Is the writer’s block — or in this case, the composer’s block — avoidable? If so, how does one avoid the blank page as it is also known?

One of the most famous composers who has suffered from the blank page is Rachmaninoff

Sergei Rachmaninoff © euroarts.com

One of the most famous composers who has suffered from the blank page is of course well-knowingly Rachmaninoff, whose three yearlong depression resulted in a writer’s block, leaving the Russian composer unproductive for a long time.

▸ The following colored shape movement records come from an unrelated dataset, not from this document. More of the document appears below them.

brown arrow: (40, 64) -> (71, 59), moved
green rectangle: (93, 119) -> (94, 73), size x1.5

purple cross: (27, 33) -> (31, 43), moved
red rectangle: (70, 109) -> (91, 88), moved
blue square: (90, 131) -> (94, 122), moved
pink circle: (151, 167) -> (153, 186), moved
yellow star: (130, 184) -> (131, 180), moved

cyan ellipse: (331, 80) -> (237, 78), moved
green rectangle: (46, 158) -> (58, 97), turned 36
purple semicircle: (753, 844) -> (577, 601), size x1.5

He is not the only composer though, Schubert faced difficulty in composing too when he became ill and depressed towards the end of his short life, and even Beethoven faced a few years of creative block, composing less than ten works for almost seven years!

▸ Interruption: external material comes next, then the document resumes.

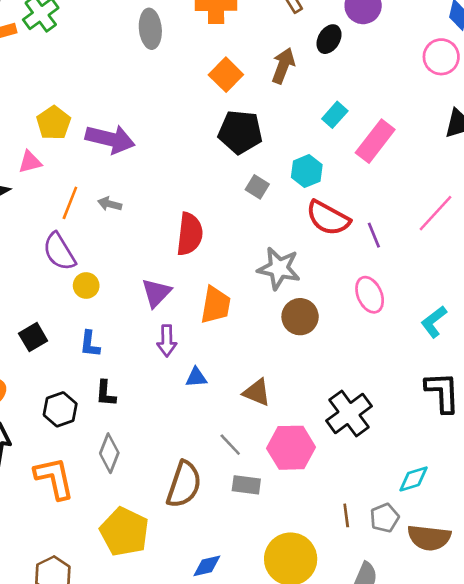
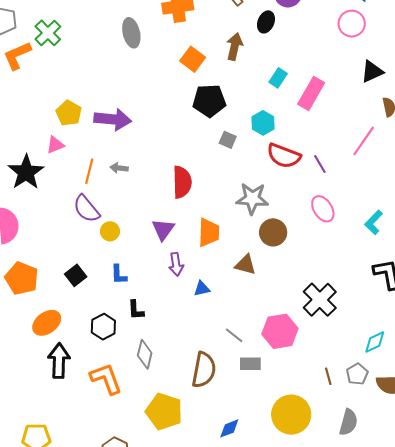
brown triangle: (257, 392) -> (245, 265), moved

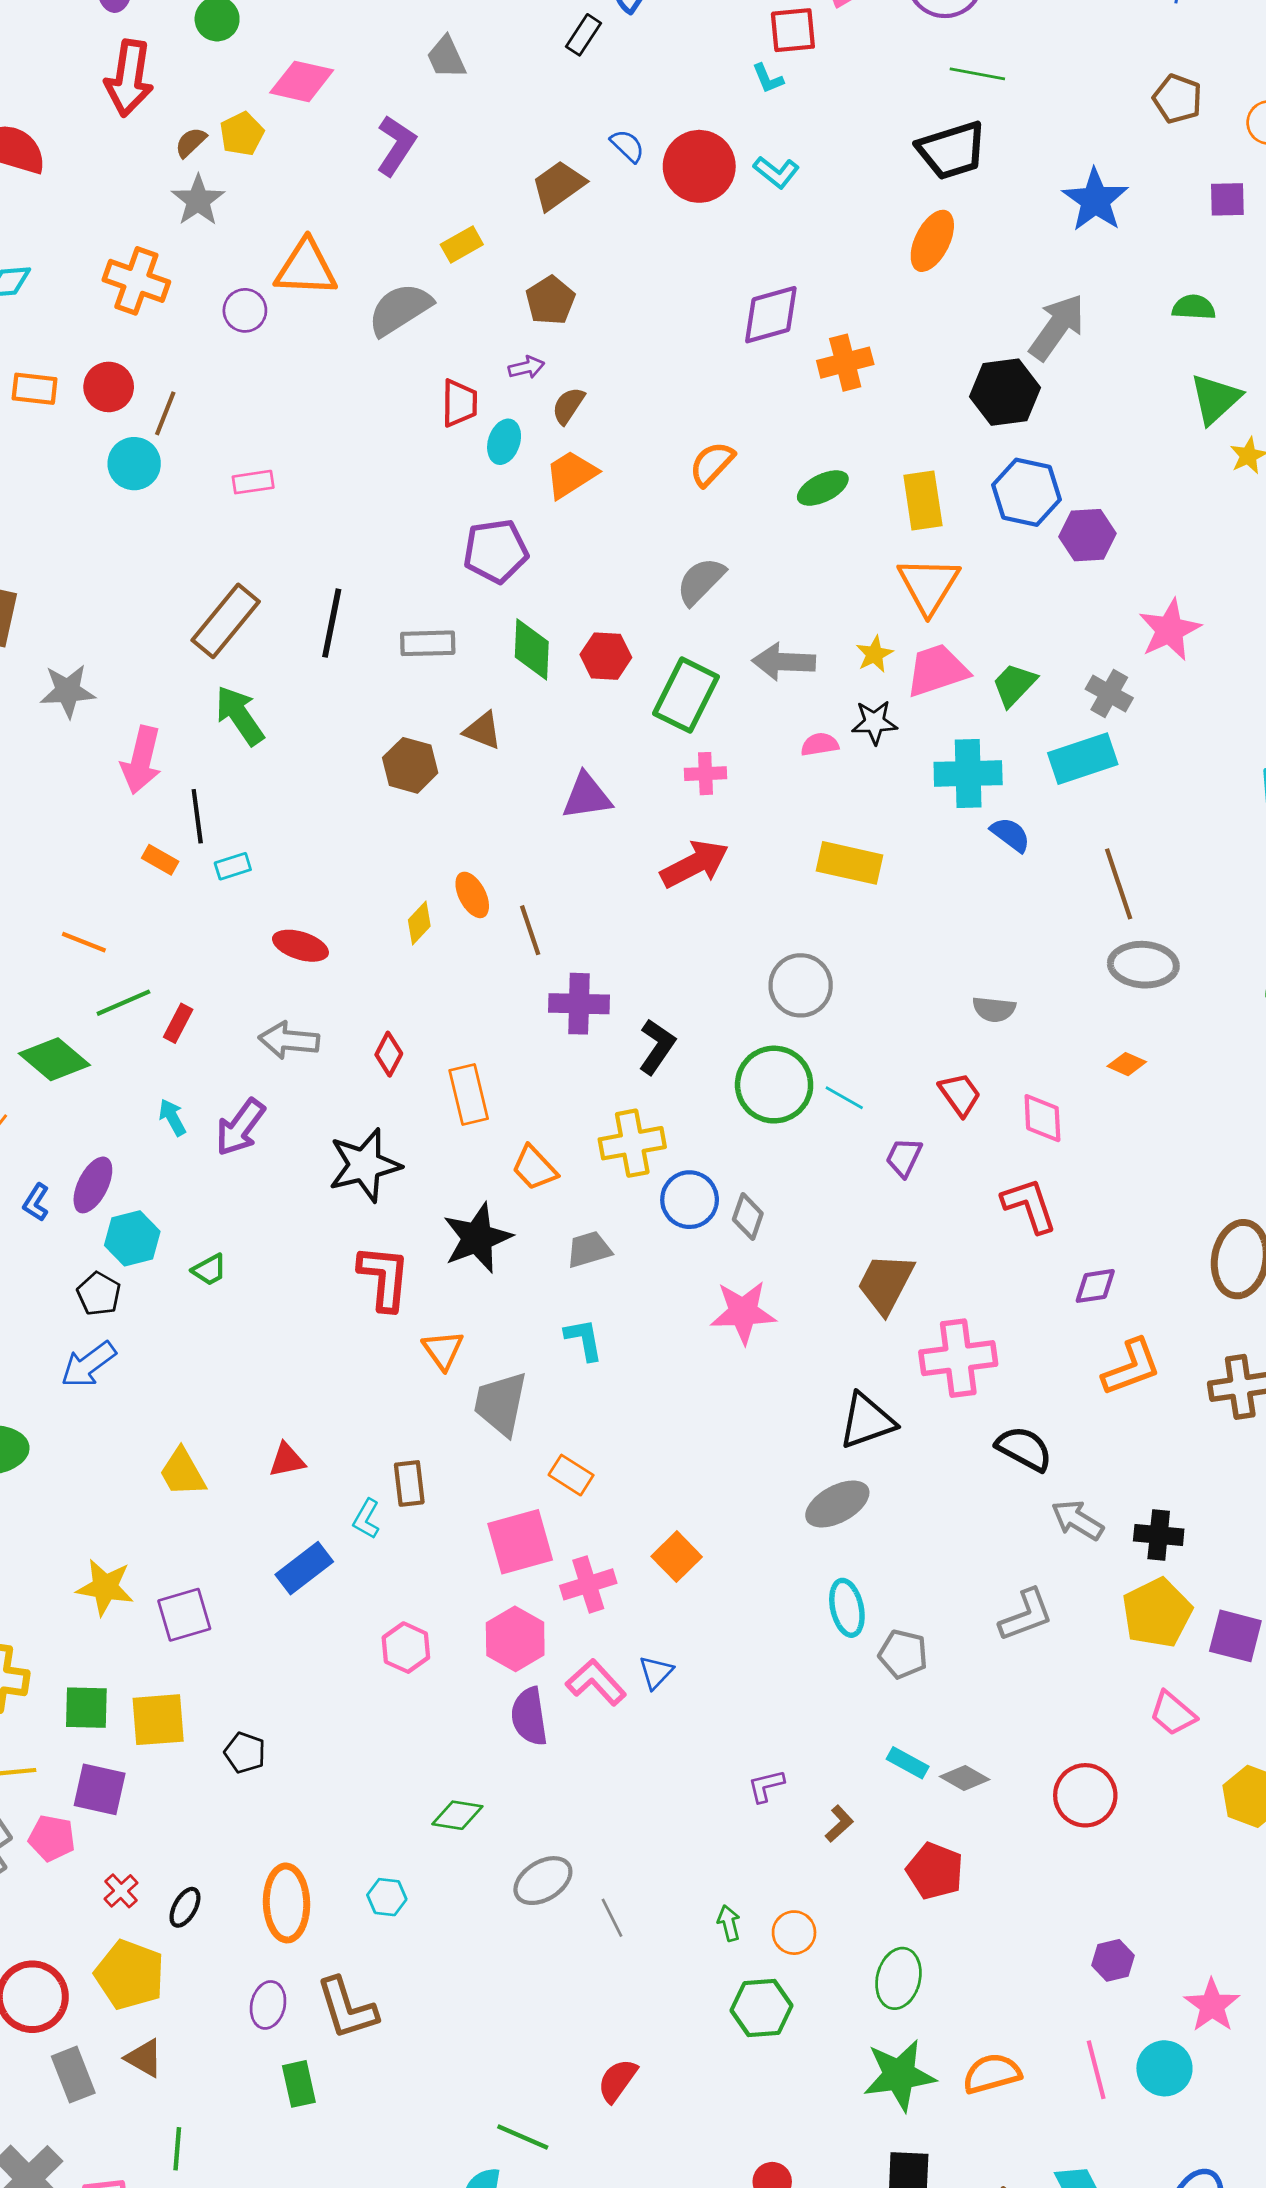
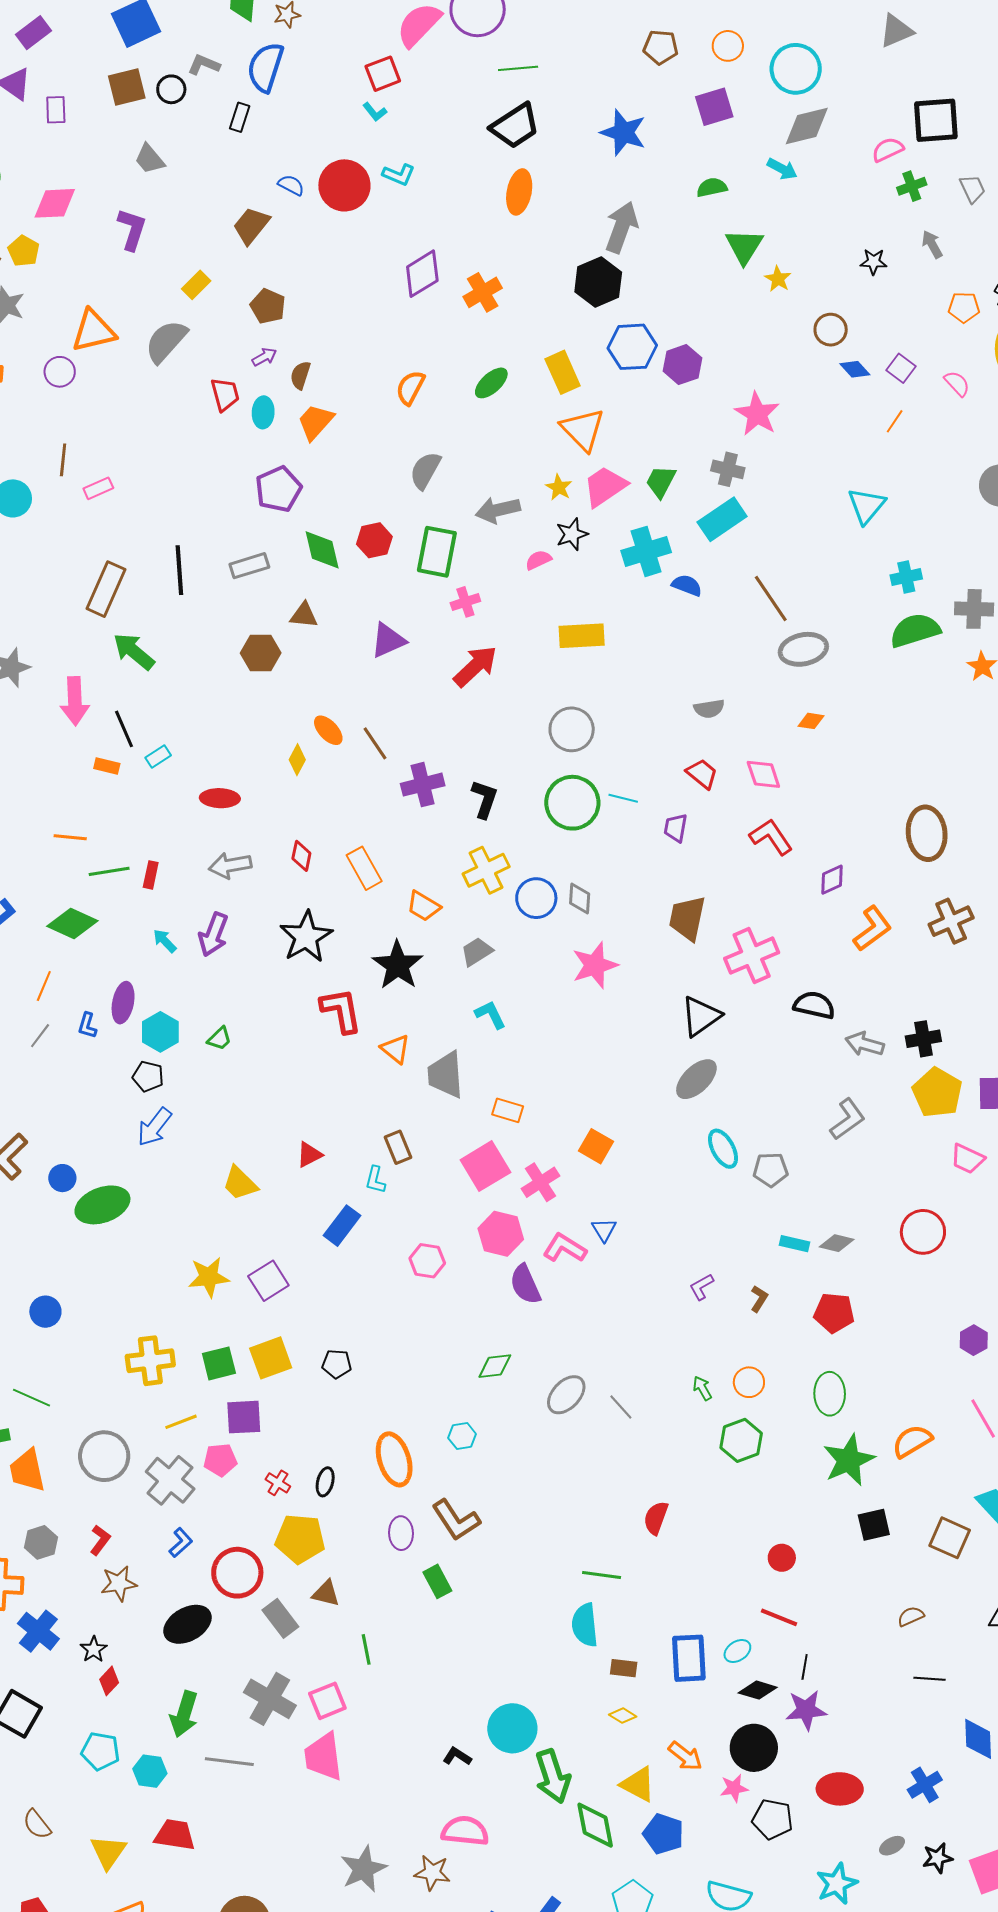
purple square: (1227, 199) -> (714, 107), size x1.4
brown line: (165, 413) -> (63, 460), moved
green line: (123, 1003) -> (109, 871), turned 30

There are a few ways around the writer’s block. Mozart, and many of his peers — despite having a very fertile brain — always composed following pre-set structures – including the harmonic structure — and all that was left to do was fill in the blanks with melodic material. Composing by numbers as one could call it!

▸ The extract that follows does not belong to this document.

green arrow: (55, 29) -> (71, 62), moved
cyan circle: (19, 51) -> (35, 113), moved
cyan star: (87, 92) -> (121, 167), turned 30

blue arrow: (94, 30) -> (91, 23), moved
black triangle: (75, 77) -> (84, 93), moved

Of course, the more one composes, the more the juices flow. When composing as a duty — in the case of Bach for instance — it is a lot easier to be more tolerant as well as detached from emotional and intellectual opinions, creative ideas are more easily accepted. The work has to eventually be completed! Creativity is like a muscle, it needs daily exercise.

Gardens Of The Villa Deste At Tivoli By Jean Baptiste Camille Corot

Gardens Of The Villa Deste At Tivoli By Jean Baptiste Camille Corot
© Crescendo Magazine

One can use pre-existing material to plant the seed for inspiration, as does Nyman in his own interpretation of Mozart’s Don Giovanni in his In Re Don Giovanni. But the source does not necessarily require an existent musicality; other artistic works — in literature, painting — or even life experiences, such as travels, can provide a great source of inspiration. Think of Liszt’s Années de Pèlerinage, where the landscapes and cityscapes of Italy and Switzerland provide the canvas to the Hungarian composer’s masterpiece.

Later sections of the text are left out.